Aloïs mit sa musique en pause avant de répondre.
-Oui, mais ce sont bien des superstitions, ça n'a pas tant grand-chose à voir avec ce que tu t'apprêtes à faire.
-Ce que NOUS nous apprêtons à faire. Après petite une pause, Charles reprit. En fait si, car Hugo s'essaya au spiritisme, et convaincu d'avoir réussi à contacter sa fille morte noyé dans la scène, il passa plus de deux ans à faire ça dans cette maison. Presque tous les jours. C'est peut-être la personne qu'il nous fallait pour nous prouver que tout cela est possible.
-Plus aptes parmi les morts, je vois pas mieux, c'est vrai ; mais parmi les vivants, tu es bien placé vis-à-vis de lui aussi, ça pourrait marcher.
-Ravis que tu changes d'avis, même aussi soudainement. Couchons-nous, on va attendre minuit.
Une heure plus tard, Charles sorti de son lit et monta sur une chaise posée sur un bureau de la chambre. Il enveloppa d'un sac plastique le détecteur de fumée, et pu enfin allumer les bougies.
-C'est obligé les bougies ? Questionna Aloïs.
-C'est mieux, répondit Charles qui mettait alors une musique de Victore Hugo avec son mp3 avant de s'expliquer. Il s'agit de "Demain dès l'aube", Hugo a écrit les paroles en pensant à sa fille. Je l'ais étudié l'année dernière."
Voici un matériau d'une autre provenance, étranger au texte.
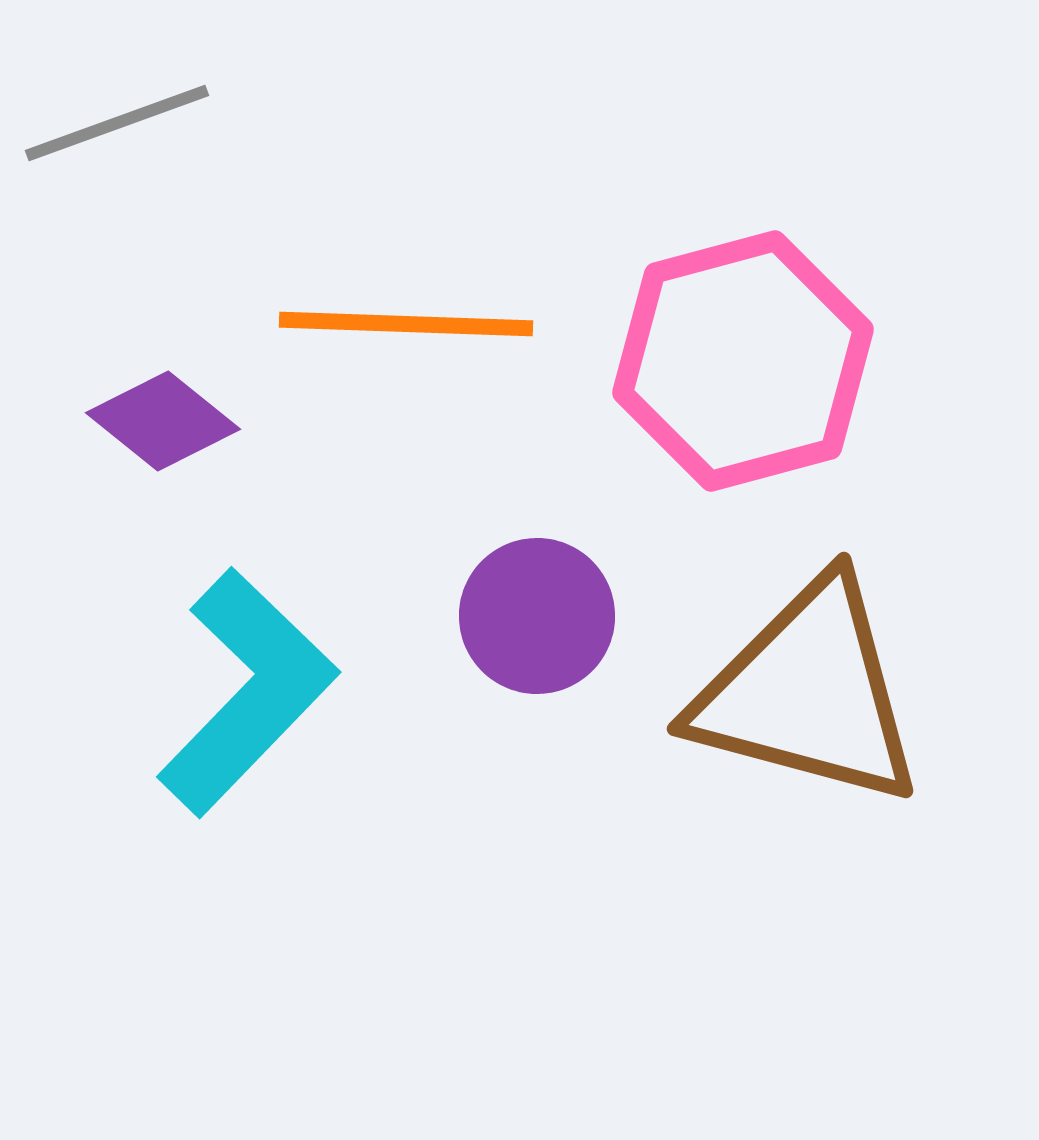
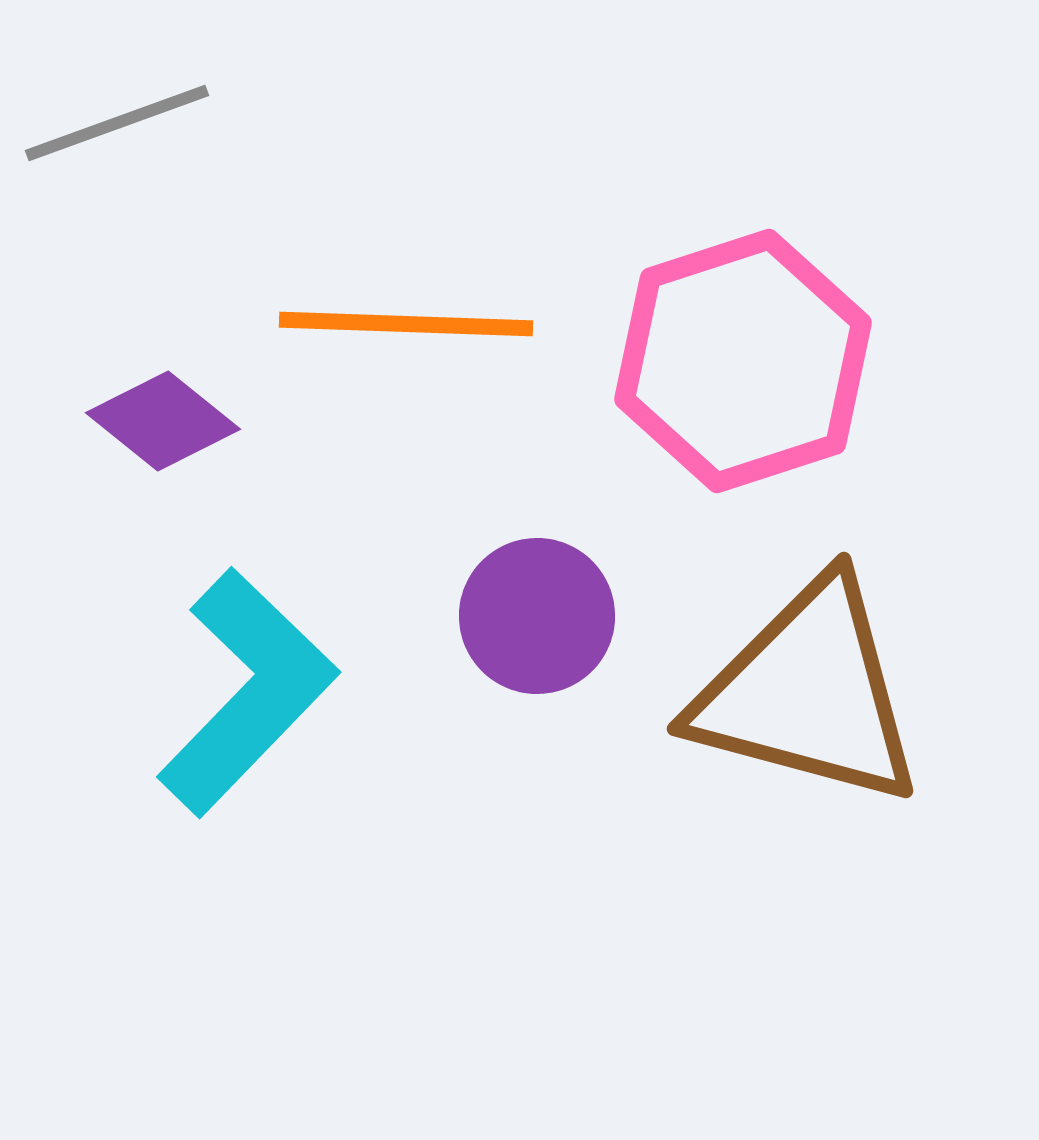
pink hexagon: rotated 3 degrees counterclockwise
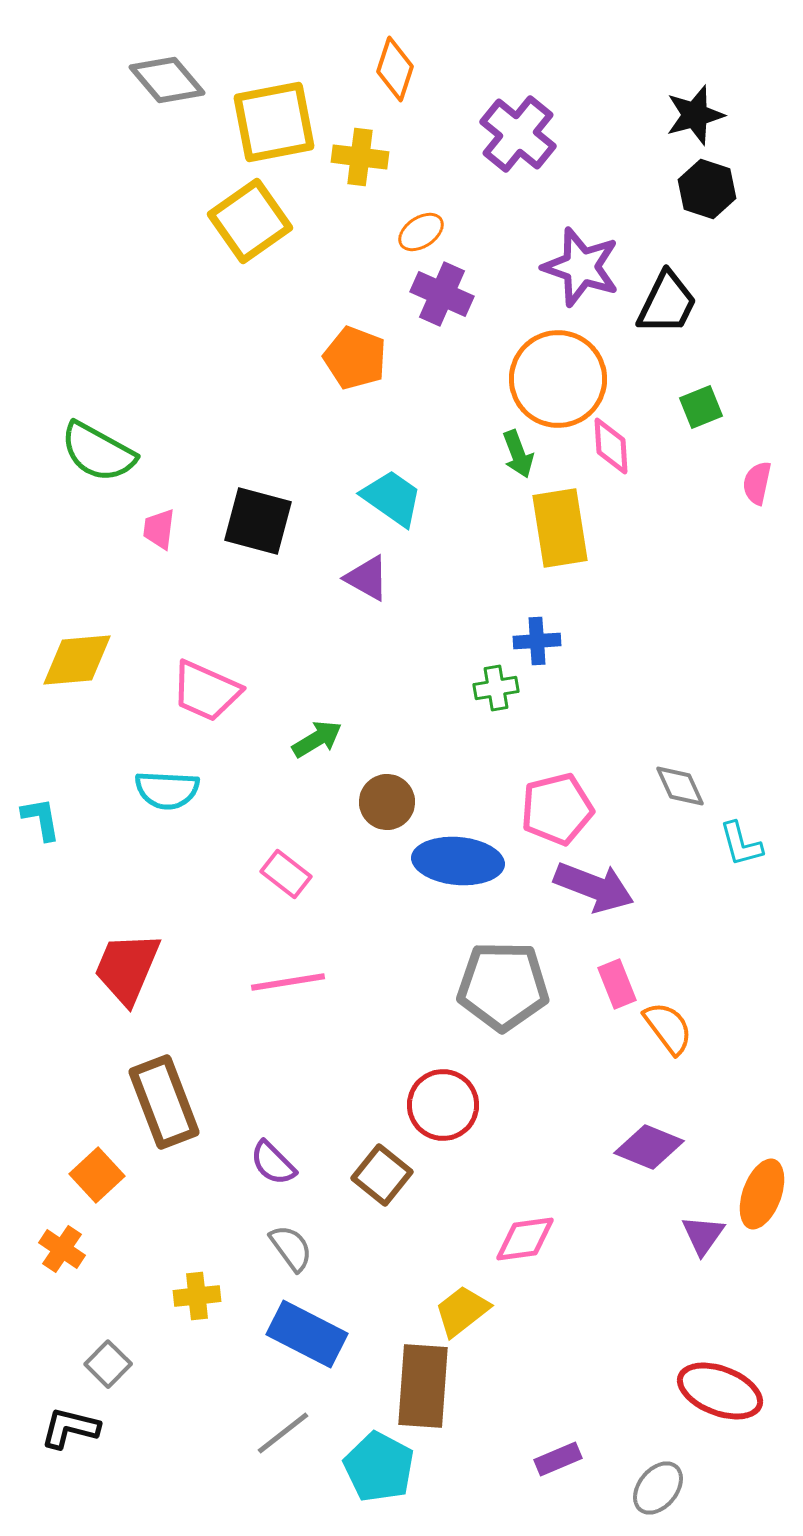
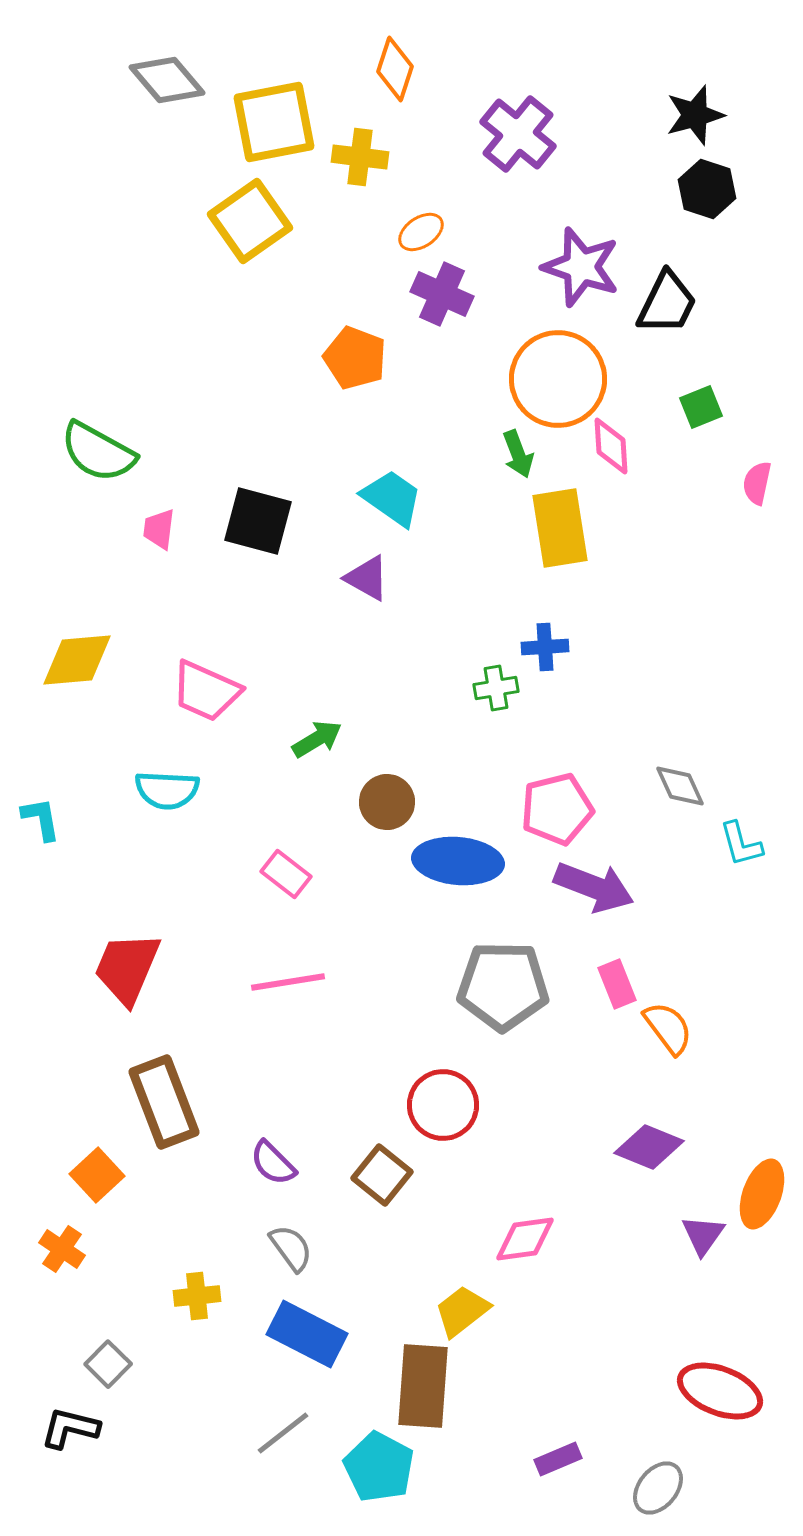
blue cross at (537, 641): moved 8 px right, 6 px down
-Je vois, je vois. Répondit Aloïs avec une fausse intonation. Et là, on arrive au moment où on coupe nos portable, c'est ça ?
-Exactement, je te remercie. Charles lui adressa un sourire plein d'excitation. Ça va bientôt être l'heure ! Je vais chercher un verre d'eau !
A son retour, Charles posa le verre d'eau rempli à ras-bord au milieu des bougies. Les deux amis s'essayèrent par-terre face à face, et se regardèrent avec un regard sans émotion. Les bougies dégageaient sur eux une douce chaleur, et une odeur de cire agréable. Un instant Charles ferma les yeux. Le silence était parfait ; il rouvrit les yeux et se racla la gorge avant de prendre la parole.
- Monsieur Victor Hugo, nous sommes rassemblés ce soir dans l'espoir de recevoir un signe de ta présence. Sois le bienvenue dans notre cercle et rejoins-nous lorsque tu te sens prêt.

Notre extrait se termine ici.